SEM images of silane deposited layer on ITO cleaned with isopropanol (a) and with methanol (b).
The deposition of the silane layer makes the surface hydrophobic, considering the large water contact angle, and possesses the lowest surface energy value. This characteristic of the surface is caused by the long alkyl chain in the silane molecule.

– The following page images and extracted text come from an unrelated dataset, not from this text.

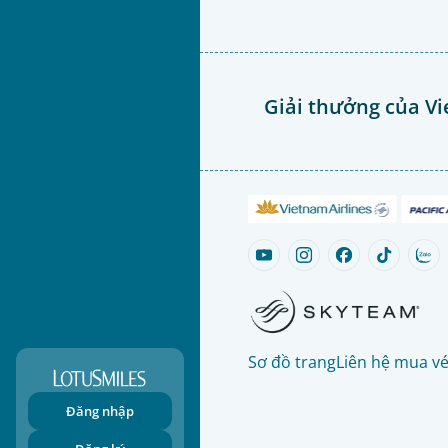
Giải thưởng của Vi
Sơ đồ trang
Liên hệ mua v
Đăng nhập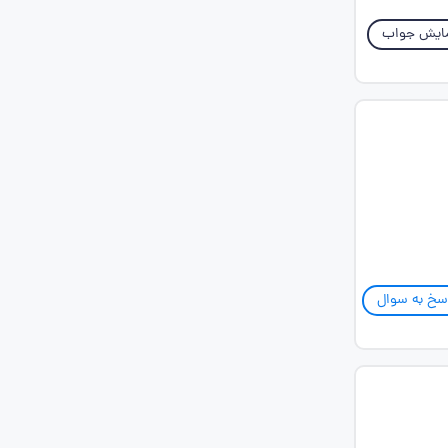
ایش جواب
سخ به سوال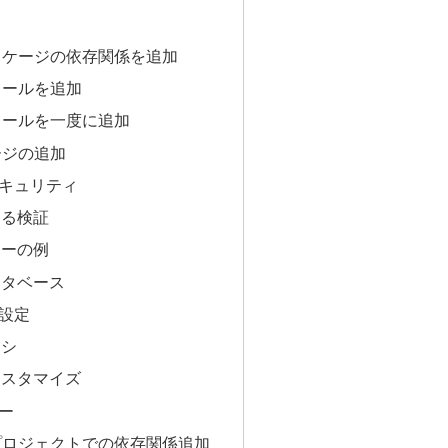
パッケージの依存関係を追加
ュールを追加
ジュールを一度に追加
ージの追加
キュリティ
よる検証
ラーの例
ータベース
設定
キシ
カスタマイズ
ー
規プロジェクトでの依存関係追加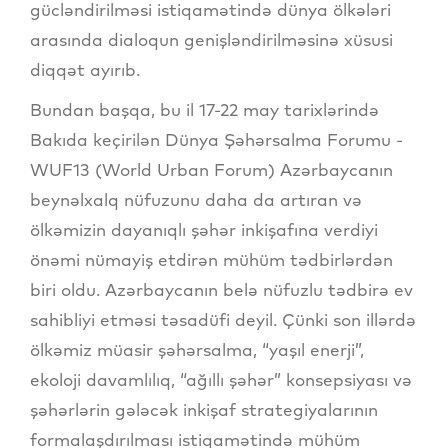
gücləndirilməsi istiqamətində dünya ölkələri
arasında dialoqun genişləndirilməsinə xüsusi
diqqət ayırıb.
Bundan başqa, bu il 17-22 may tarixlərində
Bakıda keçirilən Dünya Şəhərsalma Forumu -
WUF13 (World Urban Forum) Azərbaycanın
beynəlxalq nüfuzunu daha da artıran və
ölkəmizin dayanıqlı şəhər inkişafına verdiyi
önəmi nümayiş etdirən mühüm tədbirlərdən
biri oldu. Azərbaycanın belə nüfuzlu tədbirə ev
sahibliyi etməsi təsadüfi deyil. Çünki son illərdə
ölkəmiz müasir şəhərsalma, “yaşıl enerji”,
ekoloji davamlılıq, “ağıllı şəhər” konsepsiyası və
şəhərlərin gələcək inkişaf strategiyalarının
formalaşdırılması istiqamətində mühüm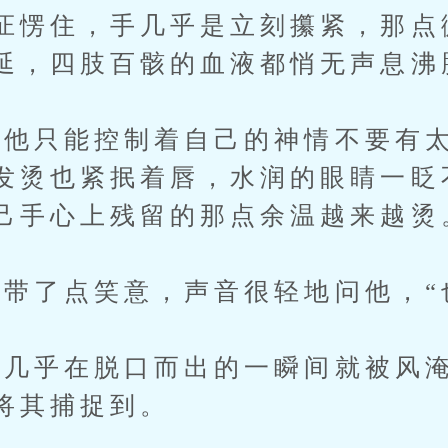
怔愣住，手几乎是立刻攥紧，那点
延，四肢百骸的血液都悄无声息沸
只能控制着自己的神情不要有太
发烫也紧抿着唇，水润的眼睛一眨
己手心上残留的那点余温越来越烫
了点笑意，声音很轻地问他，“
乎在脱口而出的一瞬间就被风淹
将其捕捉到。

It is also very important to link the homeotropic alignment of LC with the chemical structure of the layer. The alignment of LC itself involves complex physicochemical interactions between the LC molecules and the alignment film. It was found that the homeotropic alignment of LC is caused by the weak anchoring [16] and is favoured when the surface is hydrophobic [12].

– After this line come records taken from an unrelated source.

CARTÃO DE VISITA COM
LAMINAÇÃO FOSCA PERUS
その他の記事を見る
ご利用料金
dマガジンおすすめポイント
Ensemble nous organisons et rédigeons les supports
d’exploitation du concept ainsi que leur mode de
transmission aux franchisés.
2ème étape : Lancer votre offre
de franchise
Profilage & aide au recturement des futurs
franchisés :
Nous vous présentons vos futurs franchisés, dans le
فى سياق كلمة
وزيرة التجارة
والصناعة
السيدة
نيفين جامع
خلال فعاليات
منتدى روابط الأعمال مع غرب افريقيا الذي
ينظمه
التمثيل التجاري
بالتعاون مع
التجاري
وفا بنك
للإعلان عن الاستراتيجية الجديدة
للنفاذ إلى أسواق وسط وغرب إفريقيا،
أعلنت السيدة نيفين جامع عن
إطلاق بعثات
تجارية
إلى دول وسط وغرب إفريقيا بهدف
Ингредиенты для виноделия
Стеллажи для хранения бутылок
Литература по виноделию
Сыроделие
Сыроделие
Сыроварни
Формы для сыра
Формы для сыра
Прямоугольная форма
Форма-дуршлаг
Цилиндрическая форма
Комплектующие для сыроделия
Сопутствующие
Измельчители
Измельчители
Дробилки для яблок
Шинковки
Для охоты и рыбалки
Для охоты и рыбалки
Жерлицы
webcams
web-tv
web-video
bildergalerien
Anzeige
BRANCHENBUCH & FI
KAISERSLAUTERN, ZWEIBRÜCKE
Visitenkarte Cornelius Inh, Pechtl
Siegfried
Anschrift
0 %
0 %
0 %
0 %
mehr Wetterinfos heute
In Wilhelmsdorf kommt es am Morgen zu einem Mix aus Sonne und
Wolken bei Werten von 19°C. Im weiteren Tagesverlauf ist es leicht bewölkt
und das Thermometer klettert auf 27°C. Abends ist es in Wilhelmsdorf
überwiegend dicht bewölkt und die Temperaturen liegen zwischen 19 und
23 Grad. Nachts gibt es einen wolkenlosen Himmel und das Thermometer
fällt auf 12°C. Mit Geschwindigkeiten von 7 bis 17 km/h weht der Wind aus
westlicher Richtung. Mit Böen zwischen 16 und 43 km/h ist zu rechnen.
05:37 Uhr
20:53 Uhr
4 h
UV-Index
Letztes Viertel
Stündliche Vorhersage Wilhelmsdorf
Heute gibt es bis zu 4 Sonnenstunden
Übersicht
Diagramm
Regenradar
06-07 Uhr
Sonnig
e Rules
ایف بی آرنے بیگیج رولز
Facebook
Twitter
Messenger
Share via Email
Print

As described above, the value of surface energy and mainly its acid-base component (polar surface energy) are obviously weak. The polar surface energy affects the pretilt angle dramatically [17]; the pretilt angle increases as the polar surface energy of the alignment film decreases [18]. Therefore, we can assume that the weak polar surface energy plays an important role in the homeotropic alignment of liquid crystal.
Electrical results
First we examined the effect of the alignment layer on the electric behavior of the cell. Figure 2 shows the frequency dependence of the conductance of two cells with and without the silane layer. We noted stabilization at high frequencies of the conductance for the (ITO-silane-LC-silane-ITO) cell compared with the (ITO-LC-ITO) cell, which indicates that the silane layer has a blocking effect on the electrodes [15]. This last deduction is confirmed from the increase in the real impedance component Z' for all the frequency range (figure 3).
Figure 2.
Frequency dependence of the conductance of ITO-6CB-ITO and ITO-silane-6CB-silane-ITO cells.
Figure 3.
Variation of the real impedance part with frequency for ITO-6CB-ITO and ITO-silane-6CB-silane-ITO cells in the frequency ranges of 1 mHz–100 kHz (a) and 5 Hz–5 MHz (b).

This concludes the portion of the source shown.